Loading...
Loading...
Editorial Introduction3 min read
مقدمة
Dr. Bilal Philips was born in 1947 in Jamaica and raised in Canada, where he embraced Islam in the early 1970s. He pursued advanced Islamic studies in Saudi Arabia at the Islamic University of Madinah and later completed a doctorate at the University of Wales. Writing during a period when English-speaking Muslims had access to very few rigorous introductions to Islamic intellectual history, he composed The Evolution of Fiqh to fill a gap that was felt acutely in Western Islamic educational circles. The book belongs to a generation of English-language works that sought to make the classical Islamic sciences accessible to readers who lacked training in Arabic, without sacrificing scholarly depth or theological grounding within the Ahl us-Sunnah wal-Jamāʿah tradition.
The book traces the historical development of Islamic jurisprudence across four broadly defined periods: the era of the Prophet Muhammad (peace be upon him), the era of the Companions, the era of the Tābiʿīn and the early legal schools, and the era of consolidation in which the four recognized madhāhib, namely the Hanafī, Mālikī, Shāfiʿī, and Ḥanbalī schools, took their mature form. Dr. Philips examines the sources and methods that shaped each period, the role of ijtihād and its gradual restriction, and the social and political contexts that influenced how law was codified and transmitted. The methodology is primarily historical and descriptive rather than polemical, tracing cause and effect within the tradition rather than imposing external frameworks.

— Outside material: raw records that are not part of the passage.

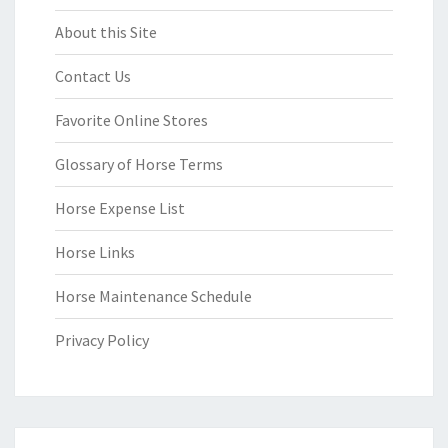
About this Site
Contact Us
Favorite Online Stores
Glossary of Horse Terms
Horse Expense List
Horse Links
Horse Maintenance Schedule
Privacy Policy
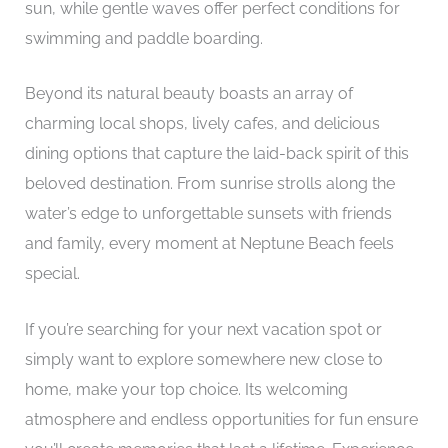
sun, while gentle waves offer perfect conditions for
swimming and paddle boarding.
Beyond its natural beauty boasts an array of
charming local shops, lively cafes, and delicious
dining options that capture the laid-back spirit of this
beloved destination. From sunrise strolls along the
water’s edge to unforgettable sunsets with friends
and family, every moment at Neptune Beach feels
special.
If you’re searching for your next vacation spot or
simply want to explore somewhere new close to
home, make your top choice. Its welcoming
atmosphere and endless opportunities for fun ensure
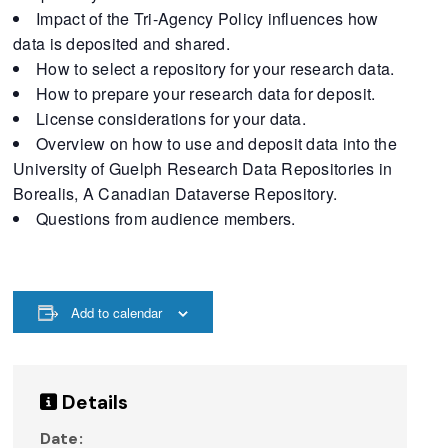
Impact of the Tri-Agency Policy influences how
data is deposited and shared.
How to select a repository for your research data.
How to prepare your research data for deposit.
License considerations for your data.
Overview on how to use and deposit data into the
University of Guelph Research Data Repositories in
Borealis, A Canadian Dataverse Repository.
Questions from audience members.
Add to calendar
Details
Date:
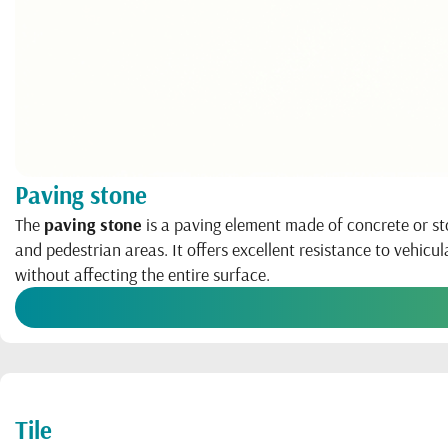
Paving stone
The
paving stone
is a paving element made of concrete or sto
and pedestrian areas. It offers excellent resistance to vehicul
without affecting the entire surface.
Tile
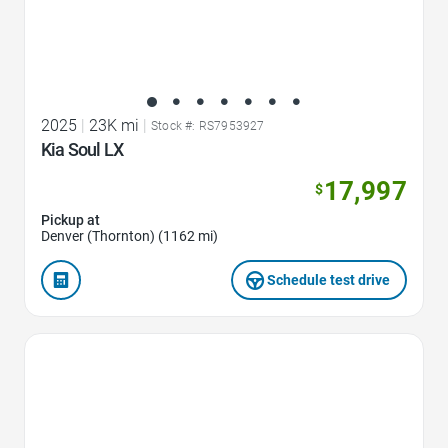
2025
|
23K mi
|
Stock #: RS7953927
Kia Soul LX
17,997
$
Pickup at
Denver (Thornton) (1162 mi)
Schedule test drive
Favorite Icon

Since its first publication, The Evolution of Fiqh has been widely adopted in Islamic studies curricula across English-speaking countries, Islamic universities, and online institutes. Its clarity makes it accessible to students without prior exposure to uṣūl al-fiqh, while its fidelity to classical scholarship ensures that it does not misrepresent the tradition. The book helped establish a template for how Islamic legal history could be taught in English, influencing subsequent introductory texts and course syllabi. Its treatment of the taqlīd debate, though concise, has prompted productive discussion among students about the relationship between scholarly authority and individual reasoning within Sunnī Islam.
A reader approaching this work should treat it as an orientation rather than a comprehensive reference. It is best read as a first encounter with the terrain of Islamic legal history, to be followed by deeper study of primary texts and classical works on uṣūl al-fiqh. Students who engage with it carefully will emerge with a coherent chronological framework that allows them to place later, more specialized reading in proper context. Particular attention should be paid to the chapters on the formation of the schools and the discussion of ijtihād, as these themes remain central to contemporary discussions about Islamic legal renewal and its proper limits within the Sunnī tradition.